Required action: Copy out the lines of the records below, and only those lines, from the one with "has height=1590, width=888." through the one with "Task: Click on the Vegetables", exactly as they appear.

[Records from a dataset]
────────
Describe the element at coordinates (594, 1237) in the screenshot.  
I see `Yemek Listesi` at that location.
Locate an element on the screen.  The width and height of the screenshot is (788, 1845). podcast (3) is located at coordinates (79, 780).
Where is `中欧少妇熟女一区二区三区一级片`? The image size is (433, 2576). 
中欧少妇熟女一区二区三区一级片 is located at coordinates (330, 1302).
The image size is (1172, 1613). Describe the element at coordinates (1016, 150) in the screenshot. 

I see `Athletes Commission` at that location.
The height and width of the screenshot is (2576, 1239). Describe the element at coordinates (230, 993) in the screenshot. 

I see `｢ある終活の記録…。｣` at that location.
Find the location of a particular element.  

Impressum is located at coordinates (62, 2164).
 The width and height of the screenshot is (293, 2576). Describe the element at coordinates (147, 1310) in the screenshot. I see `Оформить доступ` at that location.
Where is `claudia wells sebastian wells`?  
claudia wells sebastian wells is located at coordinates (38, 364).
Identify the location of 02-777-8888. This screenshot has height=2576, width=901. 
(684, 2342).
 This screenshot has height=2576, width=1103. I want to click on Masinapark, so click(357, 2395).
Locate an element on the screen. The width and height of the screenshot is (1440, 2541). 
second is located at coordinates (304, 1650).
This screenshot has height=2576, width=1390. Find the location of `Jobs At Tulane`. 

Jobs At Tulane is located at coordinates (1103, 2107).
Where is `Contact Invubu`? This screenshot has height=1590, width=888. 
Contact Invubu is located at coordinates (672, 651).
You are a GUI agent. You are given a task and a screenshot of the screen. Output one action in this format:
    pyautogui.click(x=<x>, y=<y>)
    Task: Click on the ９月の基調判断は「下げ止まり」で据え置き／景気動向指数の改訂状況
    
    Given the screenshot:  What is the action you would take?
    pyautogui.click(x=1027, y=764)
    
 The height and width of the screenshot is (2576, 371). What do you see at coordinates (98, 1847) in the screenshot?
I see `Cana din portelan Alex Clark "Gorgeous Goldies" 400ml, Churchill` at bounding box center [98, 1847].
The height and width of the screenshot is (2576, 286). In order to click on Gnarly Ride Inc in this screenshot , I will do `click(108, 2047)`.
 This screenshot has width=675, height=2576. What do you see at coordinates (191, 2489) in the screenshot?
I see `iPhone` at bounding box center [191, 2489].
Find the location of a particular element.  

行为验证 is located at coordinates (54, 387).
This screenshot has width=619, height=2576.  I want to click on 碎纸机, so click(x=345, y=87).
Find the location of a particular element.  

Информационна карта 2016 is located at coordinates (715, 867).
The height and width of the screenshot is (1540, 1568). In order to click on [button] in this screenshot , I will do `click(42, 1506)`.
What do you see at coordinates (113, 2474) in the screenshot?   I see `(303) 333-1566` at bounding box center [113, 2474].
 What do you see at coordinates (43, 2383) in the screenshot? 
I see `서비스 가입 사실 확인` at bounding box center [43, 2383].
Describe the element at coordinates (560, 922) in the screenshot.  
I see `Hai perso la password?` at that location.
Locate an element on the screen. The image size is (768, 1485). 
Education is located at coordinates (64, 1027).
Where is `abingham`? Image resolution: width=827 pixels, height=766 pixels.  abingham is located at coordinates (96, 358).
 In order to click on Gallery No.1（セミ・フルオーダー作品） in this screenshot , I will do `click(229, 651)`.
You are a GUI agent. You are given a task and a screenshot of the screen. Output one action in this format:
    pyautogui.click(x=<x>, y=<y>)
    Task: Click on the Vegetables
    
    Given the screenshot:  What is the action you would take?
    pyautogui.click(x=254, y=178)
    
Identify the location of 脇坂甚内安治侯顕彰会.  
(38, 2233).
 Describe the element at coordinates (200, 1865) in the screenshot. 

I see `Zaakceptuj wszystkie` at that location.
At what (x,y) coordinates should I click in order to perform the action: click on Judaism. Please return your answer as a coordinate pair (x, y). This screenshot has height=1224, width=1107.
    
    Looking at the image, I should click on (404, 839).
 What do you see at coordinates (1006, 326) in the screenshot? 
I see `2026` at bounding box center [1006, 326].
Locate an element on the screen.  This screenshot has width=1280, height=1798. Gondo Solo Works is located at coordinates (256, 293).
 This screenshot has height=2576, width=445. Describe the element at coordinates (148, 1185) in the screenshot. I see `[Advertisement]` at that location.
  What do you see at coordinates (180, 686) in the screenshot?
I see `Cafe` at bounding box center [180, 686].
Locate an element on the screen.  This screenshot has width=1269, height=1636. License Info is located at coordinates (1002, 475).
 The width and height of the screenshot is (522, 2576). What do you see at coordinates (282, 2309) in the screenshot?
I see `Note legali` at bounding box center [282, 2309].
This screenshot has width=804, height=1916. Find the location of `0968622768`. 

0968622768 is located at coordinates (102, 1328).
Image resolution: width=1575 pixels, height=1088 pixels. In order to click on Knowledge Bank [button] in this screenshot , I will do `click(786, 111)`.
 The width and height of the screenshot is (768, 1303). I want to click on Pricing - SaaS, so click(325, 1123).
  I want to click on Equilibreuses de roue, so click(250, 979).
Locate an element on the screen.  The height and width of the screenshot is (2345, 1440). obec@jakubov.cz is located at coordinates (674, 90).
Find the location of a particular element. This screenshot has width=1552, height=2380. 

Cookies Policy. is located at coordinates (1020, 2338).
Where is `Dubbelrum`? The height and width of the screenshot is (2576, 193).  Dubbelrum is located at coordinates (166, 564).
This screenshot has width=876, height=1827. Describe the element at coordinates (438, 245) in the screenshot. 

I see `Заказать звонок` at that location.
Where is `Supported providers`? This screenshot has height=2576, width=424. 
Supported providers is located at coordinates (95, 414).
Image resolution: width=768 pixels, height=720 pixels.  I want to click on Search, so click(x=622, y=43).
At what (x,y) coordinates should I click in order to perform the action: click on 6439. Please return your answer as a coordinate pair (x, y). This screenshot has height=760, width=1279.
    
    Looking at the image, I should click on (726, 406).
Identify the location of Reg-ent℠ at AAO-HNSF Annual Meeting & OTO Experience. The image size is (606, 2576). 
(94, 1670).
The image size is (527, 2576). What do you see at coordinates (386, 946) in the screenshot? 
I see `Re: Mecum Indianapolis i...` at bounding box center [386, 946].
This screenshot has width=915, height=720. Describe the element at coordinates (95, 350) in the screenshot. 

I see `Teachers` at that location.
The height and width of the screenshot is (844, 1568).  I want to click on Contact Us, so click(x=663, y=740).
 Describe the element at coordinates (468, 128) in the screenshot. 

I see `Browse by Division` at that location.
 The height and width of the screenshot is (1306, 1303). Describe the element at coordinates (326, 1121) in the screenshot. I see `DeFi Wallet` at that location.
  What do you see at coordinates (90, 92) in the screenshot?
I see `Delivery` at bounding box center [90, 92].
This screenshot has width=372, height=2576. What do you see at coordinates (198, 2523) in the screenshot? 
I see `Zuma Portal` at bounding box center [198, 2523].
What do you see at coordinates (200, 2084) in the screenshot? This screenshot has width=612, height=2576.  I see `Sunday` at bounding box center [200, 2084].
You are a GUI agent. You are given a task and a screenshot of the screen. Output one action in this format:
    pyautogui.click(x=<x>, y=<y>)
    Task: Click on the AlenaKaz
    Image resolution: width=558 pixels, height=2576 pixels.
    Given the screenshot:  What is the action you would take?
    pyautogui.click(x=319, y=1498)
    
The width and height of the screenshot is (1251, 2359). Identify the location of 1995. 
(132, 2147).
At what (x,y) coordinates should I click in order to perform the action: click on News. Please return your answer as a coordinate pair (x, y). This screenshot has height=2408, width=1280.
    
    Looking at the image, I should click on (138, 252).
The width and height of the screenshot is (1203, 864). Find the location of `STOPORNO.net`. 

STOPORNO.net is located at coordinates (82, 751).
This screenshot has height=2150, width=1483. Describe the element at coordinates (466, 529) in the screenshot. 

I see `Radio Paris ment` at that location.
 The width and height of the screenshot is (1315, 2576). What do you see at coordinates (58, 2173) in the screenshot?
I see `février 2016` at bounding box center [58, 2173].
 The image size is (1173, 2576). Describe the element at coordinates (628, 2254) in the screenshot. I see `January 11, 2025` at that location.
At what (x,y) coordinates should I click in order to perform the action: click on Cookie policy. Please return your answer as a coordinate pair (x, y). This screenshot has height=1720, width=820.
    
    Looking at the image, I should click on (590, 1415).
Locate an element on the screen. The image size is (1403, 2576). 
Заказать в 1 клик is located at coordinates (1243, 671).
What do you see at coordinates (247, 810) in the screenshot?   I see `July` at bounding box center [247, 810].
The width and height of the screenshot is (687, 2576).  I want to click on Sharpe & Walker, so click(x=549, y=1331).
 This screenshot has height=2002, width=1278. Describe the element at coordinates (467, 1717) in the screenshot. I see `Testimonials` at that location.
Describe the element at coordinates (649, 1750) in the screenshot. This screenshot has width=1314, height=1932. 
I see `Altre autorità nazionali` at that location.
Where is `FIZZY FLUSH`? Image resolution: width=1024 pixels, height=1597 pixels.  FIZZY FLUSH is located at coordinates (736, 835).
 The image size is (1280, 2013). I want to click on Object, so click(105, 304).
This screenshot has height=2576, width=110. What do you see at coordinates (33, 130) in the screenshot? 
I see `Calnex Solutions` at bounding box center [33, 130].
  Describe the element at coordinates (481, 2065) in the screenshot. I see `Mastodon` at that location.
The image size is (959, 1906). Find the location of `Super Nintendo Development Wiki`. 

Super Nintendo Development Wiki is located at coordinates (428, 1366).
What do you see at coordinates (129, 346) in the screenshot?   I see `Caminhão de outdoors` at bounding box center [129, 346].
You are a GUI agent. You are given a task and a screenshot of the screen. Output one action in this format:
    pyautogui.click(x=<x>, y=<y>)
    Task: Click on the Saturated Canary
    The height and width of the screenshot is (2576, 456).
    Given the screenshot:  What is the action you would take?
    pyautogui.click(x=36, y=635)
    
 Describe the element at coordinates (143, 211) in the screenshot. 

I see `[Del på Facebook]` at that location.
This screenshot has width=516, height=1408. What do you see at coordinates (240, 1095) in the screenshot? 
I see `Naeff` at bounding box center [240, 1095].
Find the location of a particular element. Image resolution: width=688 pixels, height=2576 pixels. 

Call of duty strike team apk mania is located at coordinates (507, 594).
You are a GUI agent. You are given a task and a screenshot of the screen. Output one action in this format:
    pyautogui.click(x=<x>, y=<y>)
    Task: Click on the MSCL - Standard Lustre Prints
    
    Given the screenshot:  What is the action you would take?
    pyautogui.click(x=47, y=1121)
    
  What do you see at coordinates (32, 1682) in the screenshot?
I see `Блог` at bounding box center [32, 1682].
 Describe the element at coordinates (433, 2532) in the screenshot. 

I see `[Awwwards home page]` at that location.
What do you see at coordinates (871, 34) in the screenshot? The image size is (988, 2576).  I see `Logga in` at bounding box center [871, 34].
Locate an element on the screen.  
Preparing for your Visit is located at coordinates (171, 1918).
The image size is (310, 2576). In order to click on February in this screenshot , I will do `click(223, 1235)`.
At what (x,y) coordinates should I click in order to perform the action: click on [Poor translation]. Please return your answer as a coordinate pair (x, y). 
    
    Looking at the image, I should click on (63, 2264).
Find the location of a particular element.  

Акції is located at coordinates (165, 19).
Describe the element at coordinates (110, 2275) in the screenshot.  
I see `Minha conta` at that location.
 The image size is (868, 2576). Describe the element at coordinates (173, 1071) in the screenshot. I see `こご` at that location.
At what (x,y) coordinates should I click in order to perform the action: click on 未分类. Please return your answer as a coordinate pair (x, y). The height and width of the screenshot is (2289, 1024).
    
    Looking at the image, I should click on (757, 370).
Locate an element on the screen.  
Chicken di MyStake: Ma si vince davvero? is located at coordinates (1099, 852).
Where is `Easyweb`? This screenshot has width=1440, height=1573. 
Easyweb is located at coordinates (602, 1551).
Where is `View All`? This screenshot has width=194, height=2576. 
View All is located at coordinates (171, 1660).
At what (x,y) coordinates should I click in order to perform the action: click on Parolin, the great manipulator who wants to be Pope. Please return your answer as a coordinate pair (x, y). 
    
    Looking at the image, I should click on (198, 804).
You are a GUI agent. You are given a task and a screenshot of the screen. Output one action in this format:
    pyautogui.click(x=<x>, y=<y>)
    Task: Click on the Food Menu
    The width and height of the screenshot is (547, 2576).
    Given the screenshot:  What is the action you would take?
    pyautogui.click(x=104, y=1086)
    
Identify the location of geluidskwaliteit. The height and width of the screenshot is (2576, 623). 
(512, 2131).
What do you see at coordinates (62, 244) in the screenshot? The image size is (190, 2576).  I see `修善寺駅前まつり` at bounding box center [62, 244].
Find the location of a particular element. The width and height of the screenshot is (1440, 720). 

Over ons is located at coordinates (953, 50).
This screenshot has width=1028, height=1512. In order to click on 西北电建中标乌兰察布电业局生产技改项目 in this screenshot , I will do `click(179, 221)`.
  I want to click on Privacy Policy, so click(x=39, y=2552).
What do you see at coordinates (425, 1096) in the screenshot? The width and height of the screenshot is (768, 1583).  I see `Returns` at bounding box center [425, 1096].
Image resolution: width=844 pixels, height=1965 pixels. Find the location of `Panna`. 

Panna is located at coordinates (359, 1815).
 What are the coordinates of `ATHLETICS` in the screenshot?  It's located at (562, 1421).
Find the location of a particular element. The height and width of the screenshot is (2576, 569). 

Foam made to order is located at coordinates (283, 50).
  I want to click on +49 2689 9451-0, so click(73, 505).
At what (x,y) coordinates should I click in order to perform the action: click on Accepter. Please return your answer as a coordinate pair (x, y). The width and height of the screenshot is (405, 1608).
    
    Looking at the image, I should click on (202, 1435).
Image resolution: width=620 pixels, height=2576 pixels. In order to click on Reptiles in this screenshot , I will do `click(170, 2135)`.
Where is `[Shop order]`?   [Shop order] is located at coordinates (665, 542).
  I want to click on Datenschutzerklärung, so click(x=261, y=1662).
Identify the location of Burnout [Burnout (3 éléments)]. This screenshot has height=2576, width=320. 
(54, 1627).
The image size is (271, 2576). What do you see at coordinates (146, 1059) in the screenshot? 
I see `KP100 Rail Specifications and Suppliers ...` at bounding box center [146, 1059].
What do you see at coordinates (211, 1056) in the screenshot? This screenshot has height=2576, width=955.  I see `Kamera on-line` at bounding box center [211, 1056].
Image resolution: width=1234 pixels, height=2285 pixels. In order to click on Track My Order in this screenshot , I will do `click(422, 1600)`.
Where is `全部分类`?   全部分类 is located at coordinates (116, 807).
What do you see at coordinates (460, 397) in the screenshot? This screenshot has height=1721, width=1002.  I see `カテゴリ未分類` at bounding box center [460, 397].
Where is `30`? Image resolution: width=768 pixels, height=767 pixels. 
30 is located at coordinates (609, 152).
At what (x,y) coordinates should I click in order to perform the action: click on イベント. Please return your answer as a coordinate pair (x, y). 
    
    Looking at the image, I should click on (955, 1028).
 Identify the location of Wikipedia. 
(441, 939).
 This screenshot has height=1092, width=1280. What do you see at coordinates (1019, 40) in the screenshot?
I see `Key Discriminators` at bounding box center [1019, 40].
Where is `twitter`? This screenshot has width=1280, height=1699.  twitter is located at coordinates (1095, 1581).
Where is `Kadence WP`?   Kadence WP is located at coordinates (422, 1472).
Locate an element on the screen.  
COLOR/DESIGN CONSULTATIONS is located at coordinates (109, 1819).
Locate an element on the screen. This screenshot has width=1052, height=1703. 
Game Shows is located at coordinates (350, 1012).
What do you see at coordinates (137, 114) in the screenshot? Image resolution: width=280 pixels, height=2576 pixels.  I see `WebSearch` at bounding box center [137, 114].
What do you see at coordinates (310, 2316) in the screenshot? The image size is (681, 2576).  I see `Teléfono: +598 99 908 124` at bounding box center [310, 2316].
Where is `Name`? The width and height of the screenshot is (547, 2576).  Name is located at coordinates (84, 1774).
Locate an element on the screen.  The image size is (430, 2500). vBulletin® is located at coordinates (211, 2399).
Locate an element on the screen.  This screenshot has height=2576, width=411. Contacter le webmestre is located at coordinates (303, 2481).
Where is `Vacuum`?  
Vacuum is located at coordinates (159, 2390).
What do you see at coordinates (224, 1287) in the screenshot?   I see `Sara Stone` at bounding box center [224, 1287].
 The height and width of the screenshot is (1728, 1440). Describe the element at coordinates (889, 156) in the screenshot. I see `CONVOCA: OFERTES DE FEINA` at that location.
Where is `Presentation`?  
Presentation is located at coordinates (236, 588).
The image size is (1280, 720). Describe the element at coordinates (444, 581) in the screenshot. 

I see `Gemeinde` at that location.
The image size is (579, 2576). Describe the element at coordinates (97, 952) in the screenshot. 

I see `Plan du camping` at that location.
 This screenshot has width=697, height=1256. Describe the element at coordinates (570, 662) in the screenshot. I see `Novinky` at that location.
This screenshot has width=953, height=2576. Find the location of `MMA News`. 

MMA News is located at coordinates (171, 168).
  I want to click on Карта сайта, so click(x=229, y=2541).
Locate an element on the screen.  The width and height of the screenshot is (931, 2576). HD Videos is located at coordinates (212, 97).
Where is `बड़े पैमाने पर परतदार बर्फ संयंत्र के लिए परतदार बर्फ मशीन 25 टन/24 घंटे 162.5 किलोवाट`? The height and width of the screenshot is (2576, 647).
────────
Solution to this exercise:
Where is `Contact Invubu`? This screenshot has height=1590, width=888. 
Contact Invubu is located at coordinates (672, 651).
You are a GUI agent. You are given a task and a screenshot of the screen. Output one action in this format:
    pyautogui.click(x=<x>, y=<y>)
    Task: Click on the ９月の基調判断は「下げ止まり」で据え置き／景気動向指数の改訂状況
    
    Given the screenshot:  What is the action you would take?
    pyautogui.click(x=1027, y=764)
    
 The height and width of the screenshot is (2576, 371). What do you see at coordinates (98, 1847) in the screenshot?
I see `Cana din portelan Alex Clark "Gorgeous Goldies" 400ml, Churchill` at bounding box center [98, 1847].
The height and width of the screenshot is (2576, 286). In order to click on Gnarly Ride Inc in this screenshot , I will do `click(108, 2047)`.
 This screenshot has width=675, height=2576. What do you see at coordinates (191, 2489) in the screenshot?
I see `iPhone` at bounding box center [191, 2489].
Find the location of a particular element.  

行为验证 is located at coordinates (54, 387).
This screenshot has width=619, height=2576.  I want to click on 碎纸机, so click(x=345, y=87).
Find the location of a particular element.  

Информационна карта 2016 is located at coordinates (715, 867).
The height and width of the screenshot is (1540, 1568). In order to click on [button] in this screenshot , I will do `click(42, 1506)`.
What do you see at coordinates (113, 2474) in the screenshot?   I see `(303) 333-1566` at bounding box center [113, 2474].
 What do you see at coordinates (43, 2383) in the screenshot? 
I see `서비스 가입 사실 확인` at bounding box center [43, 2383].
Describe the element at coordinates (560, 922) in the screenshot.  
I see `Hai perso la password?` at that location.
Locate an element on the screen. The image size is (768, 1485). 
Education is located at coordinates (64, 1027).
Where is `abingham`? Image resolution: width=827 pixels, height=766 pixels.  abingham is located at coordinates (96, 358).
 In order to click on Gallery No.1（セミ・フルオーダー作品） in this screenshot , I will do `click(229, 651)`.
You are a GUI agent. You are given a task and a screenshot of the screen. Output one action in this format:
    pyautogui.click(x=<x>, y=<y>)
    Task: Click on the Vegetables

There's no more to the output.